|Zillow and Trulia||Realtors Multiple Listing Service MLS|
|Used by agents to find sellers to call and ask to list||X|
|Used by agents to find properties for their buyers||X|
|Includes commission offer to motivate buyer agents to bring their buyer||X|
|Commission offers are protected so agents won't lose/be cut out of their commission||X|
|Used by what percentage of active buyers/agents when buying a home (estimated)||20%||86%|
|Listing agents will call you to ask you to list with them||Frequent||Violation of rules, subject to fines or license sanction|
|Average fields of information on a property listing||80||250|
|Average history of listings and transactions on a property||6 years||20 years|
|Availability-who can use?||Available to the public||Password protected, only available to dues-paying licensed members|
|In how many formats can listings appear?||1||
500+ depends on zip code of the property
Bottom line: Zillow is not the MLS, and not effective for selling a home. To learn more about listing your home on the MLS for a low, flat fee, enter your zip code below.
When consumers visit a website like Zillow and see lots of information and pictures of homes currently for sale, they often think or wonder if what they are looking at is the Realtors Multiple Listing Service (MLS), or essentially the same thing as the MLS. That is a natural question as both Zillow and the MLS have pictures and information about properties that are currently for sale. By extension, an uninformed seller might think that if I can just list my home for sale on Zillow, then most buyers and agents will know my home is for sale and check it out, and hopefully one of those buyers will make a good offer and my house will be sold.
Sellers who follow through on that mistaken notion are in for a surprise—the typical seller who lists their home for sale on Zillow gets calls not from buyers but from real estate agent/telemarketers who would like them to sign a listing agreement where they agree to pay the huge, traditional commission of 6% or so. Few if any serious buyer calls, no agents calling to inquire about your home for their buyers (although some less ethical agents may suggest, imply, or outright tell you that they have the perfect buyer as a way to get into your home and give you their pitch for listing with them). This is the point where some of these sellers contact us to figure out what went wrong.
At that point, a home seller learns that the only way to make all agents aware that your property is for sale is to list in the MLS. The MLS is the only tool that 99% of Realtors use to find properties for the buyers they assist. 86% of buyers, so nearly nine in ten, end up using a Realtor to buy their property. Realtors generally do not look on Zillow or anywhere else to find a home for their buyer—they only use the MLS.

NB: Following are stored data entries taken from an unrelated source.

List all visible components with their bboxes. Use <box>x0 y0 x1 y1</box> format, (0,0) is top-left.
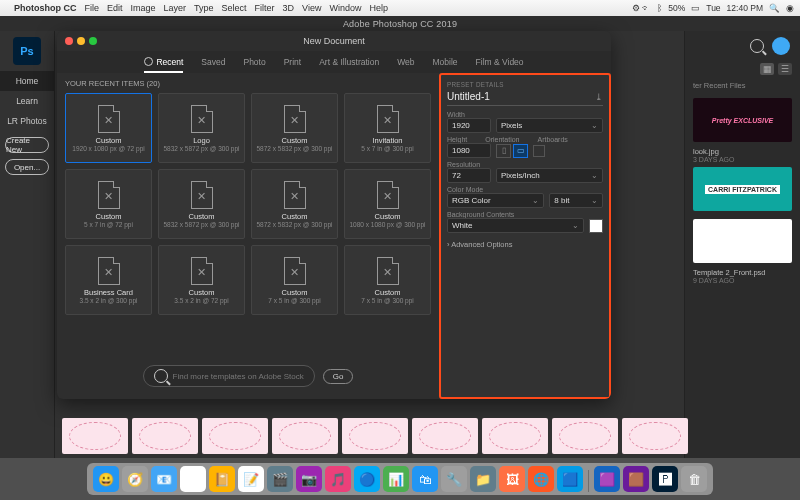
menu-file[interactable]: File <box>85 3 100 13</box>
menu-layer[interactable]: Layer <box>164 3 187 13</box>
preset-tile[interactable]: ✕Custom5832 x 5872 px @ 300 ppi <box>158 169 245 239</box>
dock-app[interactable]: 📝 <box>238 466 264 492</box>
preset-tile[interactable]: ✕Custom5 x 7 in @ 72 ppi <box>65 169 152 239</box>
dock-app[interactable]: 📊 <box>383 466 409 492</box>
view-list[interactable]: ☰ <box>778 63 792 75</box>
dock-app[interactable]: 📔 <box>209 466 235 492</box>
tab-recent[interactable]: Recent <box>144 53 183 71</box>
dock-app[interactable]: 🟪 <box>594 466 620 492</box>
orientation-landscape[interactable]: ▭ <box>513 144 528 158</box>
bluetooth-icon[interactable]: ᛒ <box>657 3 662 13</box>
dock-app[interactable]: 🌐 <box>528 466 554 492</box>
preset-tile[interactable]: ✕Custom1080 x 1080 px @ 300 ppi <box>344 169 431 239</box>
wifi-icon[interactable]: ⚙︎ ᯤ <box>632 3 651 13</box>
filmstrip-item[interactable] <box>412 418 478 454</box>
tab-film[interactable]: Film & Video <box>476 53 524 71</box>
filmstrip-item[interactable] <box>622 418 688 454</box>
tab-art[interactable]: Art & Illustration <box>319 53 379 71</box>
ps-logo: Ps <box>13 37 41 65</box>
bit-depth-select[interactable]: 8 bit⌄ <box>549 193 603 208</box>
dock-app[interactable]: 🟫 <box>623 466 649 492</box>
dock-app[interactable]: 📁 <box>470 466 496 492</box>
menu-type[interactable]: Type <box>194 3 214 13</box>
dock-app[interactable]: 🅿︎ <box>652 466 678 492</box>
preset-tile[interactable]: ✕Custom5872 x 5832 px @ 300 ppi <box>251 169 338 239</box>
menu-filter[interactable]: Filter <box>255 3 275 13</box>
dock-app[interactable]: 😀 <box>93 466 119 492</box>
dock-app[interactable]: 📷 <box>296 466 322 492</box>
recent-thumb[interactable] <box>693 219 792 263</box>
orientation-portrait[interactable]: ▯ <box>496 144 511 158</box>
dock-app[interactable]: 🖼 <box>499 466 525 492</box>
tab-home[interactable]: Home <box>0 71 54 91</box>
preset-tile[interactable]: ✕Custom5872 x 5832 px @ 300 ppi <box>251 93 338 163</box>
advanced-options-toggle[interactable]: Advanced Options <box>447 240 603 249</box>
menu-window[interactable]: Window <box>329 3 361 13</box>
preset-tile[interactable]: ✕Custom7 x 5 in @ 300 ppi <box>251 245 338 315</box>
recent-thumb[interactable]: CARRI FITZPATRICK <box>693 167 792 211</box>
background-select[interactable]: White⌄ <box>447 218 584 233</box>
menu-image[interactable]: Image <box>131 3 156 13</box>
open-button[interactable]: Open... <box>5 159 49 175</box>
dock-app[interactable]: 🎵 <box>325 466 351 492</box>
preset-dim: 3.5 x 2 in @ 72 ppi <box>174 297 228 304</box>
filmstrip-item[interactable] <box>342 418 408 454</box>
create-new-button[interactable]: Create New <box>5 137 49 153</box>
menu-view[interactable]: View <box>302 3 321 13</box>
resolution-field[interactable]: 72 <box>447 168 491 183</box>
menu-select[interactable]: Select <box>222 3 247 13</box>
units-select[interactable]: Pixels⌄ <box>496 118 603 133</box>
dock-app[interactable]: 📧 <box>151 466 177 492</box>
filmstrip-item[interactable] <box>202 418 268 454</box>
tab-learn[interactable]: Learn <box>0 91 54 111</box>
spotlight-icon[interactable]: 🔍 <box>769 3 780 13</box>
view-grid[interactable]: ▦ <box>760 63 774 75</box>
resolution-unit-select[interactable]: Pixels/Inch⌄ <box>496 168 603 183</box>
filmstrip-item[interactable] <box>552 418 618 454</box>
background-swatch[interactable] <box>589 219 603 233</box>
dock-app[interactable]: 🔧 <box>441 466 467 492</box>
height-field[interactable]: 1080 <box>447 143 491 158</box>
menu-help[interactable]: Help <box>369 3 388 13</box>
search-icon[interactable] <box>750 39 764 53</box>
filmstrip-item[interactable] <box>132 418 198 454</box>
menu-edit[interactable]: Edit <box>107 3 123 13</box>
preset-tile[interactable]: ✕Custom1920 x 1080 px @ 72 ppi <box>65 93 152 163</box>
preset-tile[interactable]: ✕Custom3.5 x 2 in @ 72 ppi <box>158 245 245 315</box>
tab-saved[interactable]: Saved <box>201 53 225 71</box>
artboards-checkbox[interactable] <box>533 145 545 157</box>
dock-app[interactable]: 🧭 <box>122 466 148 492</box>
color-mode-select[interactable]: RGB Color⌄ <box>447 193 544 208</box>
tab-mobile[interactable]: Mobile <box>433 53 458 71</box>
preset-tile[interactable]: ✕Invitation5 x 7 in @ 300 ppi <box>344 93 431 163</box>
document-name-field[interactable] <box>447 91 595 102</box>
dock-app[interactable]: 🔵 <box>354 466 380 492</box>
tab-lr-photos[interactable]: LR Photos <box>0 111 54 131</box>
stock-search[interactable]: Find more templates on Adobe Stock <box>143 365 315 387</box>
go-button[interactable]: Go <box>323 369 354 384</box>
filmstrip-item[interactable] <box>62 418 128 454</box>
dock-app[interactable]: 🟦 <box>557 466 583 492</box>
recent-thumb[interactable]: Pretty EXCLUSIVE <box>693 98 792 142</box>
preset-tile[interactable]: ✕Custom7 x 5 in @ 300 ppi <box>344 245 431 315</box>
user-avatar[interactable] <box>772 37 790 55</box>
preset-grid: ✕Custom1920 x 1080 px @ 72 ppi✕Logo5832 … <box>65 93 431 315</box>
dock-app[interactable]: 🗓 <box>180 466 206 492</box>
tab-print[interactable]: Print <box>284 53 301 71</box>
tab-photo[interactable]: Photo <box>243 53 265 71</box>
siri-icon[interactable]: ◉ <box>786 3 794 13</box>
tab-web[interactable]: Web <box>397 53 414 71</box>
preset-tile[interactable]: ✕Business Card3.5 x 2 in @ 300 ppi <box>65 245 152 315</box>
save-preset-icon[interactable]: ⤓ <box>595 92 603 102</box>
preset-tile[interactable]: ✕Logo5832 x 5872 px @ 300 ppi <box>158 93 245 163</box>
filmstrip-item[interactable] <box>482 418 548 454</box>
width-field[interactable]: 1920 <box>447 118 491 133</box>
filmstrip-item[interactable] <box>272 418 338 454</box>
menu-3d[interactable]: 3D <box>283 3 295 13</box>
preset-name: Custom <box>96 136 122 145</box>
dock-app[interactable]: 🗑 <box>681 466 707 492</box>
app-menu[interactable]: Photoshop CC <box>14 3 77 13</box>
dock-app[interactable]: 🛍 <box>412 466 438 492</box>
battery-icon[interactable]: ▭ <box>691 3 700 13</box>
dock-app[interactable]: 🎬 <box>267 466 293 492</box>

Realtors use the MLS because it has more information, more accurate information, and most importantly the non-public information most relevant to the agent and their buyer. While Zillow may have 40-90 fields of information about the property, the average MLS listing has over 200. While Zillow may have limited information if a property sold dating back a few years, the MLS will have all the listing information, market times, unsuccessful listings, and photos dating back 15-20 years.

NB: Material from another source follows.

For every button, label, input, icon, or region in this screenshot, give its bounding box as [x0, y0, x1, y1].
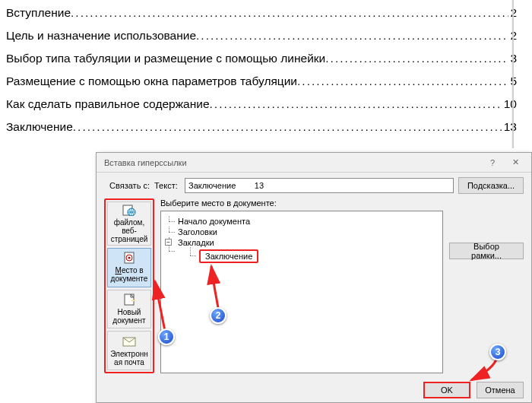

Zillow's information will be inconsistent, depending on their frequently changing sources of their data and their relationship with the MLS and real estate brokerages in the area. Zillow will often show inaccurate information, and there is no effective mechanism to correct the information with Zillow's minimal or non-existent customer service function. In contrast, the MLS has a community of participants on the lookout for errors, easy identification and reporting of those errors, and most importantly the ability to issue monetary fines to participants who enter incorrect information, or refuse to correct errors that have been identified.
Even if an agent happened to look on Zillow for a property for their buyer and found one, they are faced with the issue of losing their buyer commission if their buyer gets interested in such a non-MLS listed property (detailed here). One of the most powerful elements of the MLS is the comfort and reassurance buyer agents receive because they know their buyer commission is protected and not subject to some unknown seller's word or whim. For a buyer agent, helping their buyer client buy an unlisted home is so much more work and so very risky that the commission they are expecting to work with their buyer can disappear in an instant. For this reason, buyer agents are often motivated to keep their buyer from getting interested in unlisted properties.
One other item that pleases many home sellers is finding out that the calls from listing agents are significantly reduced or stop when you list in the MLS. Listing agents are subject to MLS rules that prohibit them from contacting sellers with a property listed in the MLS, as well as rules as a part of their real estate license (not to mention the Realtor Code of Ethics as well). In the event an agent calls a listed seller by mistake because they did not realize the seller was listed, the call ends very quickly when the agent realizes they are breaking the rules.